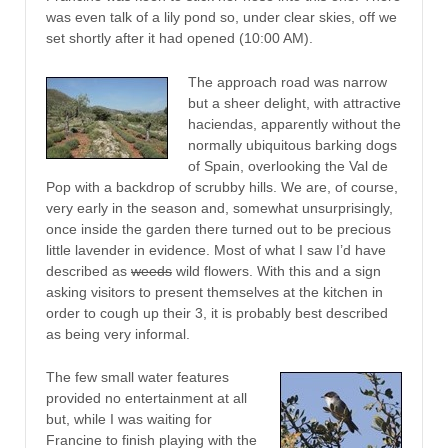
was even talk of a lily pond so, under clear skies, off we
set shortly after it had opened (10:00 AM).
The approach road was narrow
but a sheer delight, with attractive
haciendas, apparently without the
normally ubiquitous barking dogs
of Spain, overlooking the Val de
Pop with a backdrop of scrubby hills. We are, of course,
very early in the season and, somewhat unsurprisingly,
once inside the garden there turned out to be precious
little lavender in evidence. Most of what I saw I’d have
described as
weeds
wild flowers. With this and a sign
asking visitors to present themselves at the kitchen in
order to cough up their 3, it is probably best described
as being very informal.
The few small water features
provided no entertainment at all
but, while I was waiting for
Francine to finish playing with the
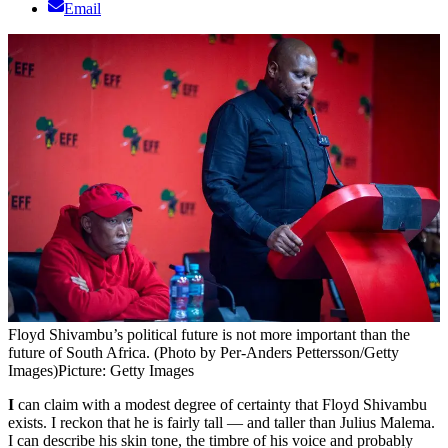
Email
Floyd Shivambu’s political future is not more important than the
future of South Africa. (Photo by Per-Anders Pettersson/Getty
Images)
Picture: Getty Images
I
can claim with a modest degree of certainty that Floyd Shivambu
exists. I reckon that he is fairly tall — and taller than Julius Malema.
I can describe his skin tone, the timbre of his voice and probably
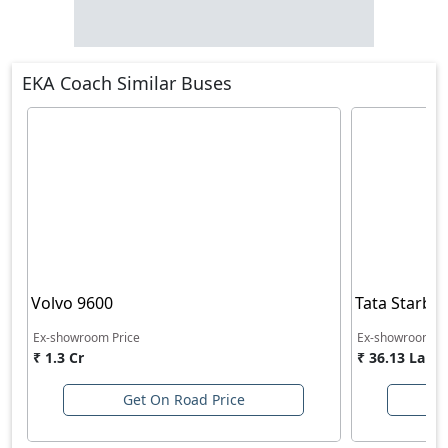
EKA Coach Similar Buses
Volvo 9600
Tata Starbu
Ex-showroom Price
Ex-showroom Pr
₹ 1.3 Cr
₹ 36.13 Lakh
Get On Road Price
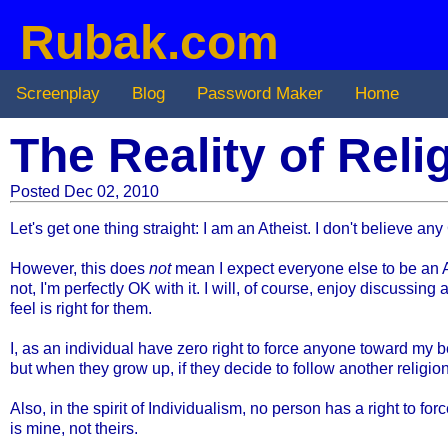
Rubak.com
Screenplay
Blog
Password Maker
Home
The Reality of Rel
Posted Dec 02, 2010
Let's get one thing straight: I am an Atheist. I don't believe
However, this does
not
mean I expect everyone else to be an Athe
not, I'm perfectly OK with it.
I will, of course, enjoy discussing 
feel is right for them.
I, as an individual have zero right to force anyone toward my be
but when they grow up, if they decide to follow another religion,
Also, in the spirit of Individualism, no person has a right to f
is mine, not theirs.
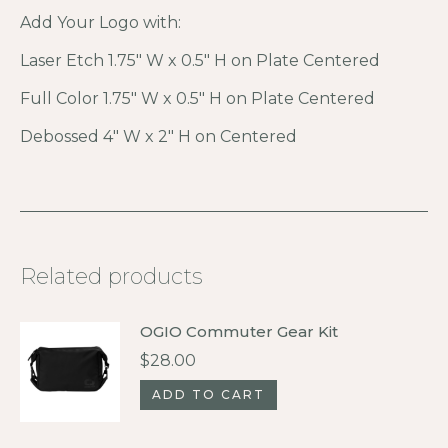
Add Your Logo with:
Laser Etch 1.75″ W x 0.5″ H on Plate Centered
Full Color 1.75″ W x 0.5″ H on Plate Centered
Debossed 4″ W x 2″ H on Centered
Related products
OGIO Commuter Gear Kit
$
28.00
ADD TO CART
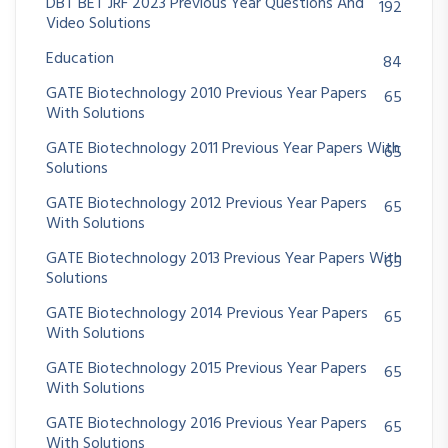
DBT BET JRF 2023 Previous Year Questions And
192
Video Solutions
Education
84
GATE Biotechnology 2010 Previous Year Papers
65
With Solutions
GATE Biotechnology 2011 Previous Year Papers With
65
Solutions
GATE Biotechnology 2012 Previous Year Papers
65
With Solutions
GATE Biotechnology 2013 Previous Year Papers With
65
Solutions
GATE Biotechnology 2014 Previous Year Papers
65
With Solutions
GATE Biotechnology 2015 Previous Year Papers
65
With Solutions
GATE Biotechnology 2016 Previous Year Papers
65
With Solutions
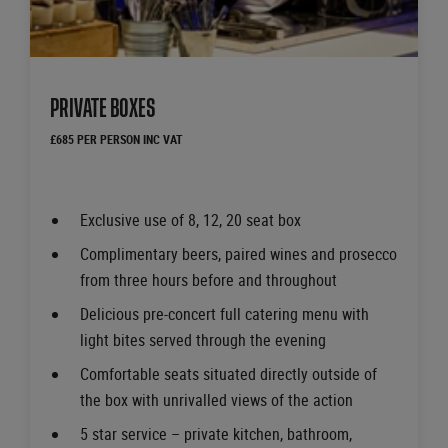
PRIVATE BOXES
£685 PER PERSON INC VAT
Exclusive use of 8, 12, 20 seat box
Complimentary beers, paired wines and prosecco
from three hours before and throughout
Delicious pre-concert full catering menu with
light bites served through the evening
Comfortable seats situated directly outside of
the box with unrivalled views of the action
5 star service – private kitchen, bathroom,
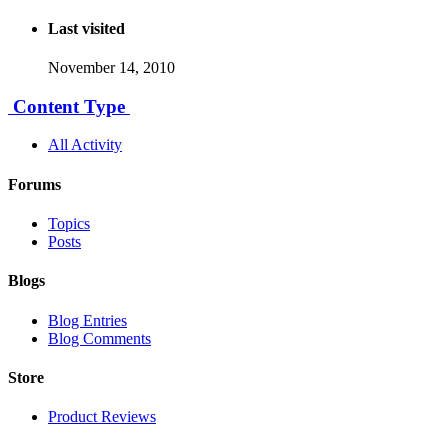
Last visited
November 14, 2010
Content Type
All Activity
Forums
Topics
Posts
Blogs
Blog Entries
Blog Comments
Store
Product Reviews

+++

*WHAT IS BEING ASKED*
Pull every line containing the string "than" out of the data above and copy it.

*WRITTEN REPLY*
Floyd Shivambu’s political future is not more important than the
exists. I reckon that he is fairly tall — and taller than Julius Malema.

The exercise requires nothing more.